Etichettatura degli alimenti. Congruità fra immagini e lista ingredienti

Etichettatura degli alimenti. Congruità fra immagini e lista ingredienti

La Corte di Giustizia europea si è di recente pronunciata in merito ad una fattispecie verificatasi in Germania, su quali siano le caratteristiche fondamentali e imprescindibili che le etichette dei prodotti commerciali debbano riportare. La Corte, con la sentenza del 4 giugno 2015 causa C-195/14, ha sancito espressamente il divieto di apporre su un prodotto in commercio una rappresentazione grafica dell’etichettatura degli alimenti, che non trovi tuttavia corrispondenza nella lista degli ingredienti. Quest’ultima infatti deve essere redatta in forma oggettiva e analitica al fine di garantire la consapevolezza delle scelte di acquisto ai consumatori.

Il caso ha origine da una disputa giudiziale introitata presso un Tribunale tedesco da un’associazione per la tutela dei consumatori, la quale contestava la modalità di presentazione di una confezione di infuso ai frutti, adducendo che nel caso in specie fosse stata posta in essere una pratica commerciale sleale della legge nazionale sulla concorrenza sleale e del codice dei prodotti alimentari.
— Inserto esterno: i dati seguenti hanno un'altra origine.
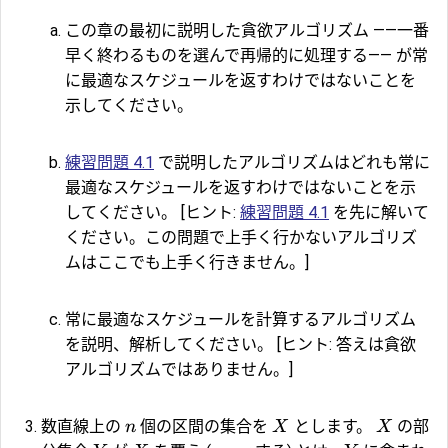
この章の最初に説明した貪欲アルゴリズム ――一番
早く終わるものを選んで再帰的に処理する―― が常
に最適なスケジュールを返すわけではないことを
示してください。
練習問題 4.1
で説明したアルゴリズムはどれも常に
最適なスケジュールを返すわけではないことを示
してください。 [ヒント:
練習問題 4.1
を先に解いて
ください。この問題で上手く行かないアルゴリズ
ムはここでも上手く行きません。]
常に最適なスケジュールを計算するアルゴリズム
を説明、解析してください。 [ヒント: 答えは貪欲
アルゴリズムではありません。]
数直線上の
個の区間の集合を
とします。
の部
n
X
X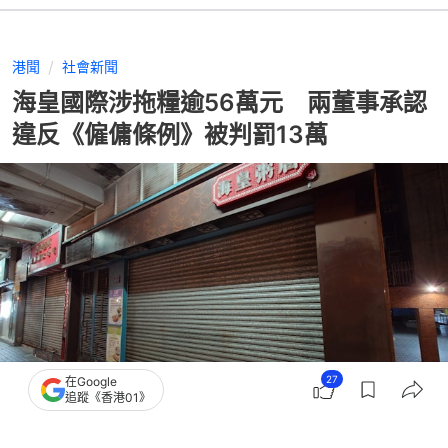
港聞
社會新聞
海皇國際涉拖糧逾56萬元 兩董事承認
違反《僱傭條例》被判罰13萬
27
在Google
追蹤《香港01》
撰文：
譚曉彤
出版：
2026-04-27 18:23
更新：
2026-04-27 18:23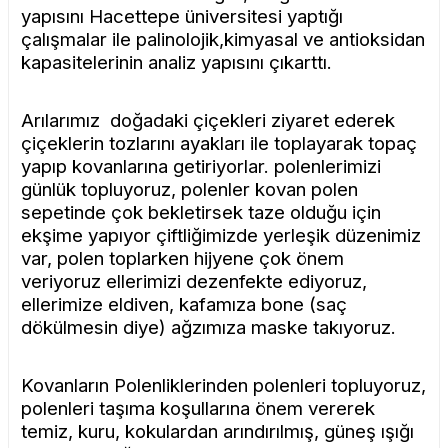
yapısını Hacettepe üniversitesi yaptığı
çalışmalar ile palinolojik,
kimyasal ve antioksidan
kapasitelerinin
analiz yapısını çıkarttı.
Arılarımız doğadaki çiçekleri ziyaret ederek
çiçeklerin tozlarını ayakları ile toplayarak topaç
yapıp kovanlarına getiriyorlar. polenlerimizi
günlük topluyoruz, polenler kovan polen
sepetinde çok bekletirsek taze olduğu için
ekşime yapıyor çiftliğimizde yerleşik düzenimiz
var, polen toplarken hijyene çok önem
veriyoruz ellerimizi dezenfekte ediyoruz,
ellerimize eldiven, kafamıza bone (saç
dökülmesin diye) ağzımıza maske takıyoruz.
Kovanların Polenliklerinden polenleri topluyoruz,
polenleri taşıma koşullarına önem vererek
temiz, kuru, kokulardan arındırılmış, güneş ışığı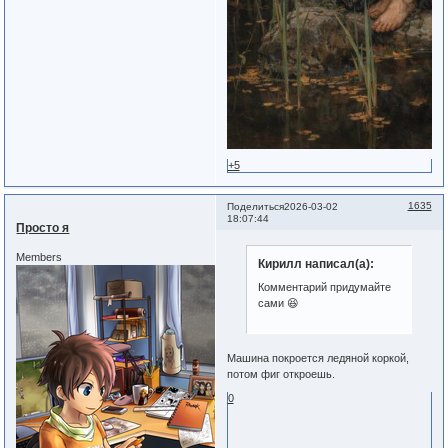
+5
1635
Поделиться
2026-03-02
18:07:44
Просто я
Members
Кирилл написал(а):
Комментарий придумайте
сами 😆
Машина покроется ледяной коркой,
потом фиг откроешь.
0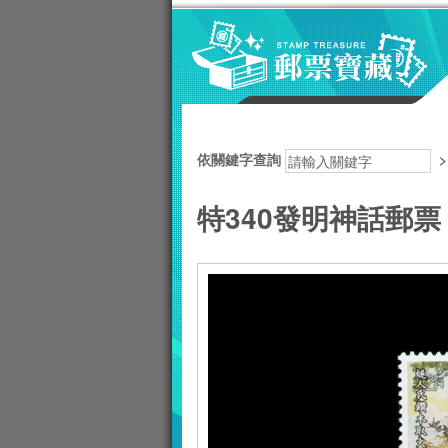
跳到主要內容區塊
:::
依關鍵字查詢
特340發明神話郵票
Nel caso in oggetto infatti la confezione recava informazioni contraddittorie tra loro: da una parte venivano raffigurati lamponi e fiori di vaniglia, accompagnati dalle indicazioni “infuso ai frutti con aromi naturali” e “solo ingredienti naturali”; dall’altro nell’elenco degli ingredienti, accanto alla indicazione dei frutti che compongono l’infuso, si segnalava la presenza di “aroma naturale al gusto di vaniglia” e “al gusto di lampone”. Dunque, a detta dell’associazione ricorrente, esisteva una netta contraddizione tra quanto raffigurato nelle immagini del prodotto rispetto a quanto descritto analiticamente sull’etichetta del prodotto medesimo.

Il tribunale di merito, effettuato il giudizio, si era espresso nel senso di ritenere legittima l’etichettatura, sul presupposto che la normativa a tutela del consumatore dovesse essere interpretata tenendo conto delle aspettative del consumatore medio, il quale avrebbe potuto agevolmente dedurre la reale composizione del prodotto dalla lista degli ingredienti, che fornisce una informazione obbligatoria esatta e completa, tale da escludere di cadere in inganno.

In maniera difforme invero si è espressa la Suprema Corte tedesca, la quale ha sottoposto la questione pregiudiziale alla Corte di Giustizia, sollevando proprio il problema della interpretazione della locuzione “consumatore medio”, definito secondo una consolidata giurisprudenza della Corte di Giustizia come “normalmente informato e ragionevolmente attento e avveduto”. La Corte infatti si interrogava sulla possibilità che immagini e raffigurazione grafica di un alimento possano suggerire la presenza di un ingrediente non dichiarato nell’elenco degli ingredienti e, se tale elenco debba essere l’unico elemento dell’etichettatura dalla quale si debba dedurre l’assenza di un alimento, se in esso non compreso.

La Corte di Giustizia, adita dunque per fornire una interpretazione ad hoc del caso in esame, fornisce da ultimo una descrizione chiara in tema di etichettature ingannevoli ed individuazione dei parametri che il Giudice deve seguire pedissequamente per valutare la sussistenza del rischio di inganno nel consumatore. La Corte statuisce infatti che nel valutare l’idoneità dell’etichettatura a indurre in errore l’acquirente, il Giudice deve fondarsi sull’aspettativa presunta di un consumatore medio, normalmente informato e ragionevolmente attento e avveduto circa l’origine, la provenienza, e la qualità del prodotto alimentare. Difatti, la circostanza che l’elenco degli ingredienti sia riportato sulla confezione non consente, da sola, di escludere che l’etichettatura e le modalità di realizzazione possano essere tali da indurre in errore il consumatore. Ergo, l’elenco degli ingredienti può risultare inadeguato a correggere l’impressione errata che il consumatore ha ricevuto dalla presentazione del prodotto.

La Corte quindi richiama la direttiva europea (n.2000/13, articoli 2 e 3, ora sostituita dal regolamento n.1169/11, articolo 7) sull’etichettatura dei prodotti, la quale deve consentire al consumatore di operare la sua scelta con cognizione di causa, senza avere carattere ingannevole, piuttosto descrivendo la concreta e reale natura e caratteristiche del prodotto. Quanto alla valutazione nel merito, stabilire se l’etichettatura sia ingannevole o meno tocca ai Giudici nazionali, i quali potranno tuttavia servirsi dei preziosissimi consigli ottenuti a livello europeo.